A series of blasts have rocked the Iraqi capital and its neighborhood killing at least 76 people and wounding dozens - the deadliest wave of violence in eight months.
In Baquba, a town 50 miles outside Baghdad, 43 people were killed and 56 were wounded after Friday prayers. The blast was followed by a second explosion tearing into the crowds of people who rushed to the scene to help the victims, police told Reuters.
“I was about 30 meters from the first explosion. When the first exploded, I ran to help them, and the second one went off. I saw bodies flying and I had shrapnel in my neck,” Hashim Munjiz, a college student, told Reuters.
The second bombing, at a funeral south of the capital, killed eight and wounded 11, AP said quoting medical sources.

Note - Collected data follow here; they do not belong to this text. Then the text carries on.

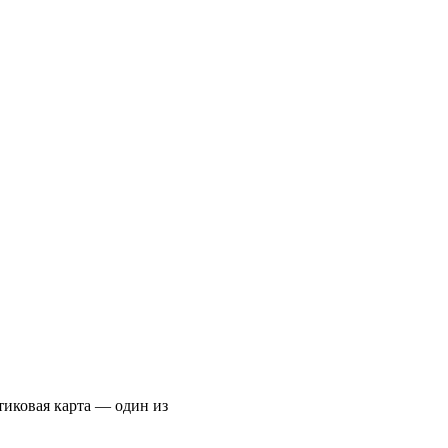
тиковая карта — один из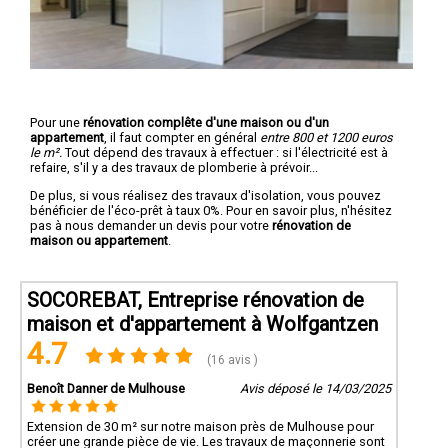
Pour une
rénovation complête d'une maison ou d'un
appartement
, il faut compter en général
entre 800 et 1200 euros
le m².
Tout dépend des travaux à effectuer : si l'électricité est à
refaire, s'il y a des travaux de plomberie à prévoir...
De plus, si vous réalisez des travaux d'isolation, vous pouvez
bénéficier de l'éco-prêt à taux 0%. Pour en savoir plus, n'hésitez
pas à nous demander un devis pour votre
rénovation de
maison ou appartement
.
SOCOREBAT, Entreprise rénovation de
maison et d'appartement à Wolfgantzen
4.7
(16 avis )
Benoît Danner de Mulhouse
Avis déposé le 14/03/2025
Extension de 30 m² sur notre maison près de Mulhouse pour
créer une grande pièce de vie. Les travaux de maçonnerie sont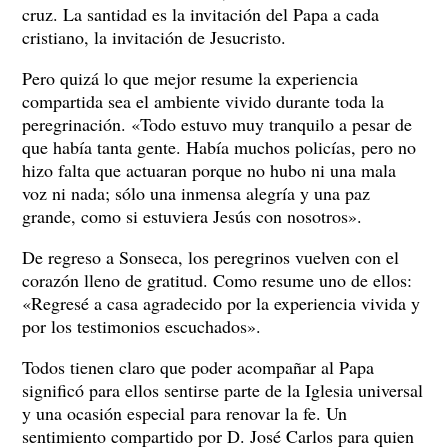
cruz. La santidad es la invitación del Papa a cada
cristiano, la invitación de Jesucristo.
Pero quizá lo que mejor resume la experiencia
compartida sea el ambiente vivido durante toda la
peregrinación. «Todo estuvo muy tranquilo a pesar de
que había tanta gente. Había muchos policías, pero no
hizo falta que actuaran porque no hubo ni una mala
voz ni nada; sólo una inmensa alegría y una paz
grande, como si estuviera Jesús con nosotros».
De regreso a Sonseca, los peregrinos vuelven con el
corazón lleno de gratitud. Como resume uno de ellos:
«Regresé a casa agradecido por la experiencia vivida y
por los testimonios escuchados».
Todos tienen claro que poder acompañar al Papa
significó para ellos sentirse parte de la Iglesia universal
y una ocasión especial para renovar la fe. Un
sentimiento compartido por D. José Carlos para quien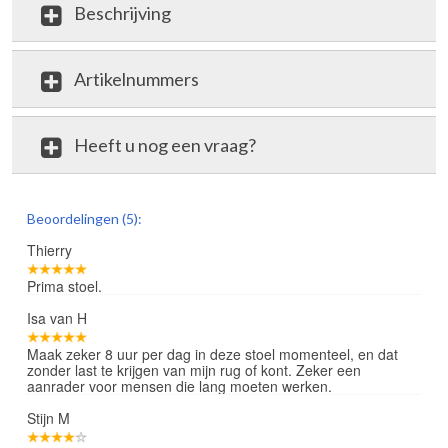
Beschrijving
Artikelnummers
Heeft u nog een vraag?
review
Beoordelingen (5):
Thierry
Prima stoel.
Isa van H
Maak zeker 8 uur per dag in deze stoel momenteel, en dat
zonder last te krijgen van mijn rug of kont. Zeker een
aanrader voor mensen die lang moeten werken.
Stijn M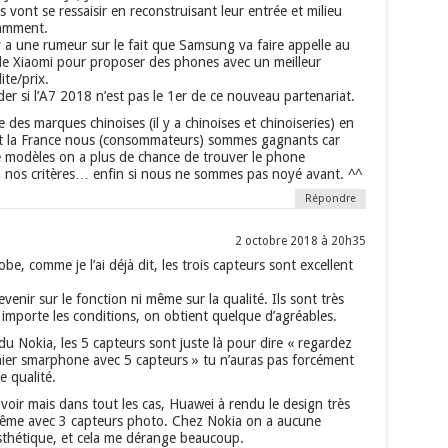
ls vont se ressaisir en reconstruisant leur entrée et milieu
amment.
l y a une rumeur sur le fait que Samsung va faire appelle au
de Xiaomi pour proposer des phones avec un meilleur
ite/prix.
r si l’A7 2018 n’est pas le 1er de ce nouveau partenariat.
ée des marques chinoises (il y a chinoises et chinoiseries) en
 la France nous (consommateurs) sommes gagnants car
e modèles on a plus de chance de trouver le phone
 nos critères… enfin si nous ne sommes pas noyé avant. ^^
Répondre
2 octobre 2018 à 20h35
be, comme je l’ai déjà dit, les trois capteurs sont excellent
evenir sur le fonction ni même sur la qualité. Ils sont très
importe les conditions, on obtient quelque d’agréables.
du Nokia, les 5 capteurs sont juste là pour dire « regardez
mier smarphone avec 5 capteurs » tu n’auras pas forcément
e qualité.
 voir mais dans tout les cas, Huawei à rendu le design très
ême avec 3 capteurs photo. Chez Nokia on a aucune
sthétique, et cela me dérange beaucoup.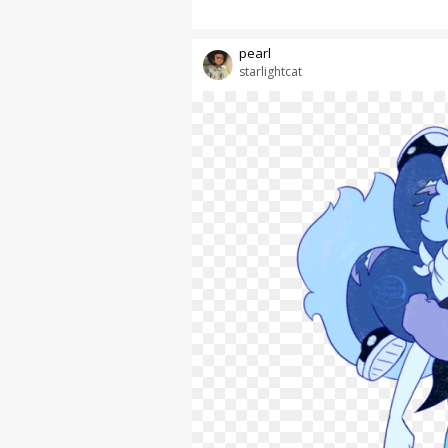
pearl
starlightcat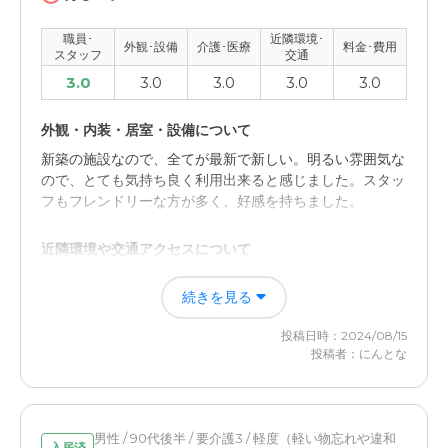
職員･
近隣環境･
外観･設備
介護･医療
料金･費用
スタッフ
交通
3.0
3.0
3.0
3.0
3.0
外観・内装・居室・設備について
新築の施設なので、全てが最新で新しい。明るい雰囲気な
ので、とても気持ち良く利用出来ると感じました。スタッ
フもフレンドリーな方が多く、好感を持ちました。
近隣環境や交通アクセスについて
駅近の立地にあるため、周辺は緑が少なめだと思います。
続きを見る
都市部にいた高齢者の方には違和感はありませんが、緑が
恋しくなる方も多いように感じました。
投稿日時：2024/08/15
投稿者：にんとな
男性 / 90代後半 / 要介護3 / 軽度（軽い物忘れや違和
入居済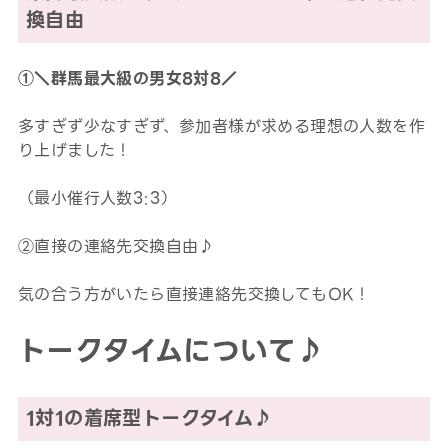
換自由
①＼群馬最大級の男女8対8／
多すぎず少なすぎず、参加者様が求める理想の人数を作
り上げました！
（最小催行人数3:3）
②直接の連絡先交換自由♪
気の合う方がいたら直接連絡先交換してもOK！
トークタイムについて♪
1対1の着席型トークタイム♪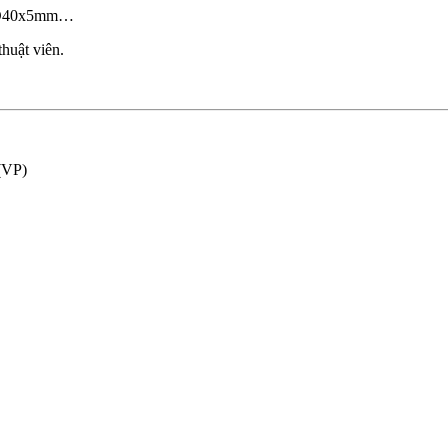
, D40x5mm…
thuật viên.
(VP)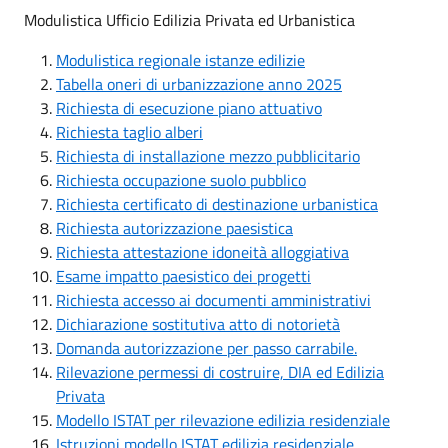
Modulistica Ufficio Edilizia Privata ed Urbanistica
Modulistica regionale istanze edilizie
Tabella oneri di urbanizzazione anno 2025
Richiesta di esecuzione piano attuativo
Richiesta taglio alberi
Richiesta di installazione mezzo pubblicitario
Richiesta occupazione suolo pubblico
Richiesta certificato di destinazione urbanistica
Richiesta autorizzazione paesistica
Richiesta attestazione idoneità alloggiativa
Esame impatto paesistico dei progetti
Richiesta accesso ai documenti amministrativi
Dichiarazione sostitutiva atto di notorietà
Domanda autorizzazione per passo carrabile.
Rilevazione permessi di costruire, DIA ed Edilizia
Privata
Modello ISTAT per rilevazione edilizia residenziale
Istruzioni modello ISTAT edilizia residenziale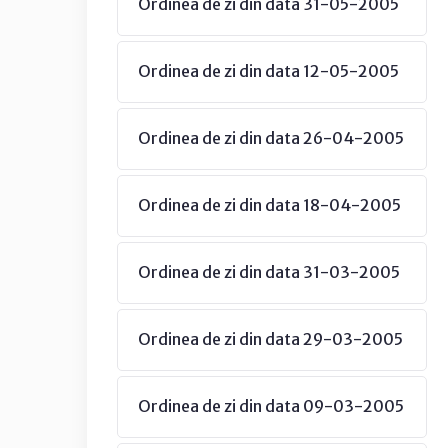
Ordinea de zi din data 31-05-2005
Ordinea de zi din data 12-05-2005
Ordinea de zi din data 26-04-2005
Ordinea de zi din data 18-04-2005
Ordinea de zi din data 31-03-2005
Ordinea de zi din data 29-03-2005
Ordinea de zi din data 09-03-2005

A third attack consisting of two bombs exploded in a commercial area in a mainly Sunni neighborhood in western Baghdad, killing at least 21 people and wounding 32.
Another explosion struck a cafe in Fallujah, which killed two people and wounded nine.
The series of attacks targeting Sunnis follow two days of attacks against Shiites, in which dozens also died. The string of bombing are now following a pattern of tit-for-tat killings that have already killed ten of thousands of people.
No group claimed responsibility for the bombings.
The news comes after eleven people were killed in series of bomb attacks in Baghdad and Kirkuk – Iraq’s two major cities – on Thursday.
In the Kirkuk attack, five people were killed after a suicide bomber detonated his explosive vest at the entrance to a Shiite mosque.
While in the suburb of Sadr city in Baghdad three people and killed and 17 injured. A further blast in Baghdad a car bomb blew up outside a market in the Chukook neighborhood, which killed one bystander.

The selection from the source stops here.